You can see if the AMT affects you by consulting the AMT worksheet in the Form 1040 instructions entitled “Worksheet to See if You Should Fill in Form 6251 ‘ Line 45.” People with more complex financial situations should probably consult a good accountant to help them calculate what they might owe. For more information go to http://www.irs.gov/taxtopics/tc556.html.

2. Higher Education Expense Deductions and Credits

You may be able deduct $2,000 or $4,000 of qualifying tuition expenses, depending on your income. It applies to expenses for post-high school education for you, your spouse, or your dependents regardless if you had to take out loans to pay for the cost. It even counts for Grandma to pay for grandson’s college! Grandma can get the deduction.

The Hope Credit or the Lifetime Learning Credit have stricter income limits than higher education deductions to qualify, but provide greater tax savings because they reduce your taxes dollar for dollar. Because both of these types of educational deductions and credits are dependent upon income levels, year in school, and many other factors, it’s not an easy choice which one is right for your case. Run all the scenarios or consult your tax advisor for the best treatment.

3. Medical expense deductions

To be able to deduct medical expenses you must itemize and expenses are deductible only to the extent they exceed 7.5% of your adjusted gross income (AGI). Given the high rate of health care inflation, more people are eligible for this than in years past. Be sure to keep records of all medical expenses to see if you qualify each year.

4. Reinvested stock dividends

This is a tip to avoid double taxation. When mutual fund and qualified stocks pay dividends to investors they are taxed in that year, whether or not those dividend monies were paid out to you in cash or reinvested. Most investors automatically re-invest them in additional shares. When you own investments, keep all of your statements.

When an investor subsequently sells qualified shares of stock or the mutual fund, they are taxed on their gain. Meaning if you invested $9,500 and it grew to $12,000, $2,500 could be subject to tax in that year. However let’s assume that $9,500 generated $500 worth of dividends that were reinvested only $2,000 would be subject to tax. Many people do not keep good records and end up paying unnecessary tax. Many mutual fund companies will provide you with records if you do not have them. Each year when your broker “sells” stocks, a 1099-Div will be generated. You will need to compare the cost basis of these stocks against their sale price less commission in order to truly know how much gain to include in your taxable income.

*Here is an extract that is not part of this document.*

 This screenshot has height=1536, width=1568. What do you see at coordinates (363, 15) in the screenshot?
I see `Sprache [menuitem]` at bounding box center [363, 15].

5. Out-of-pocket expenses for charities and not for profits

You can write off out-of-pocket costs you incur while doing good works for nonprofit organizations such as churches, food pantries and schools. Keep records of items purchased and costs incurred, such as miles driven (14 cents per mile 2007).

6. Child care credit

You may be eligible for the child care tax credit up to 35% of your qualifying expenses (depending upon your income) you paid someone to care for your child (under age 13) or dependents unable to care for themselves (because of physical or mental reasons) while you work or look for work.

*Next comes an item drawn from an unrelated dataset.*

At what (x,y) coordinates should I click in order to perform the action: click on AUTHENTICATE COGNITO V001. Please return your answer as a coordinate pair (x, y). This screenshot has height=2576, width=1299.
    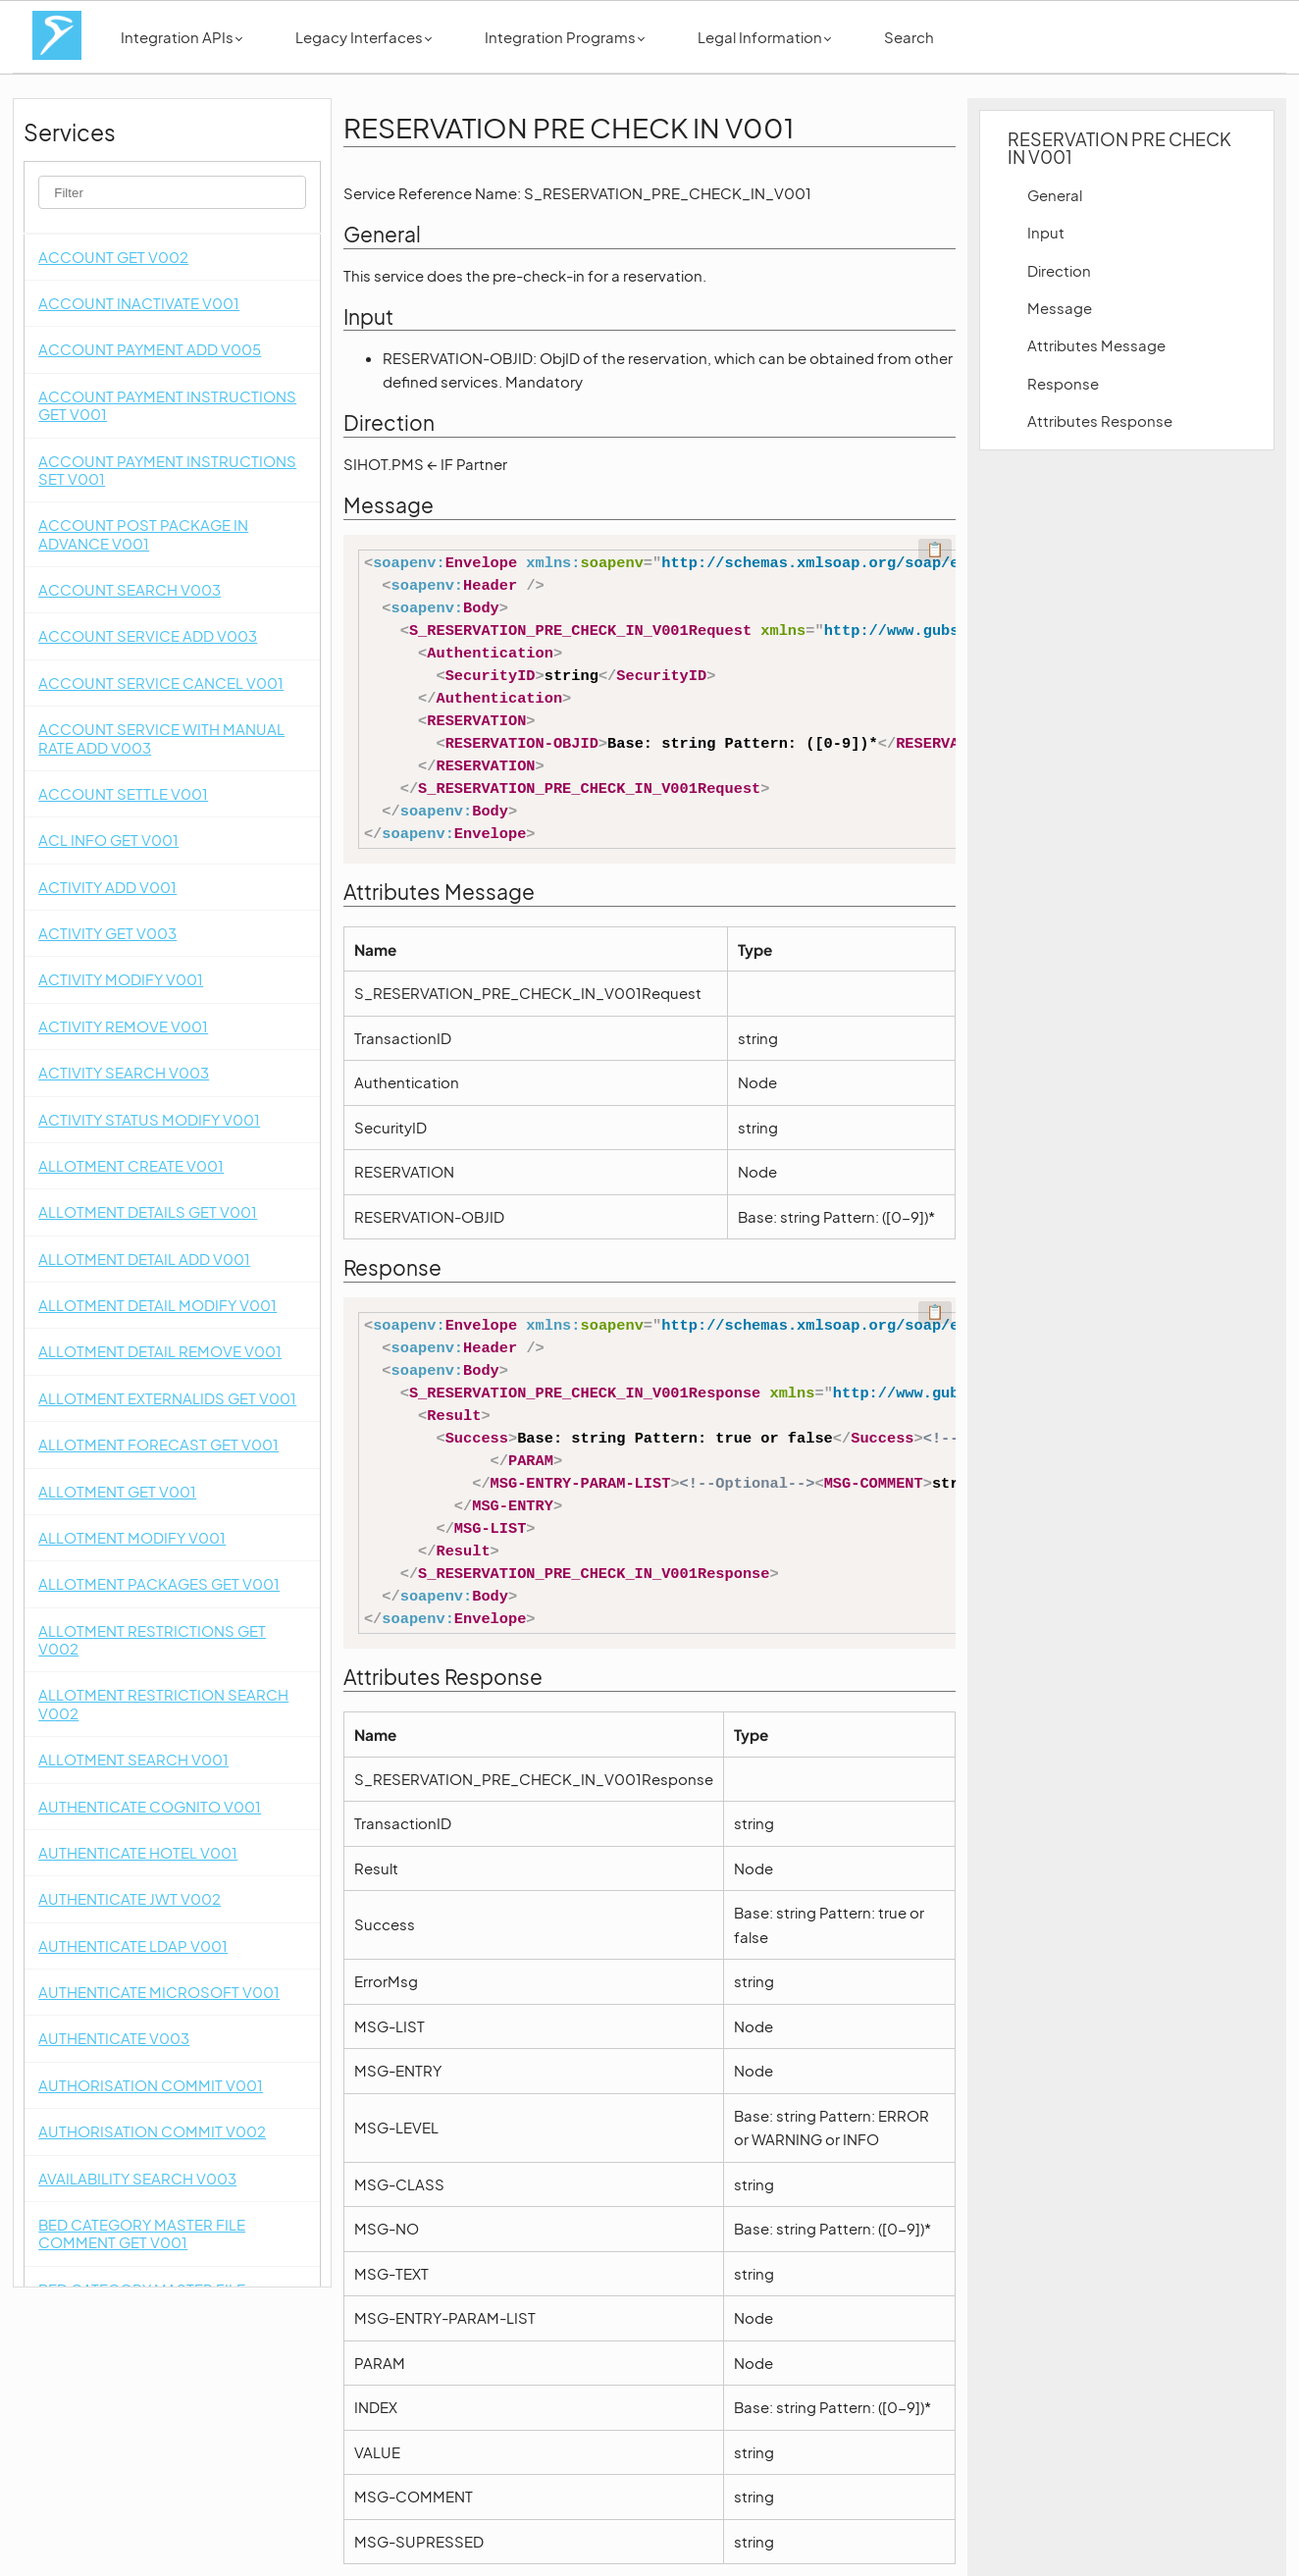
    Looking at the image, I should click on (149, 1806).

For 2007, you may use up to $3,000 of the expenses paid in a year for one qualifying individual, or $6,000 for two or more qualifying individuals. If you have a tax-favored reimbursement plan at work, you can pay up to $5,000 of work related child care expenses. If you max-out the $5,000 through work but spend more, you may be eligible for an additional $1,000.

7. Estate tax on income in respect of a decedent

Did you inherit an IRA or other ‘income in respect of a decedent,’ or IRD? Secondly, was their estate large enough that it was subject to federal estate tax? If so, you may be eligible for a deduction for the amount of estate tax paid on the IRD assets.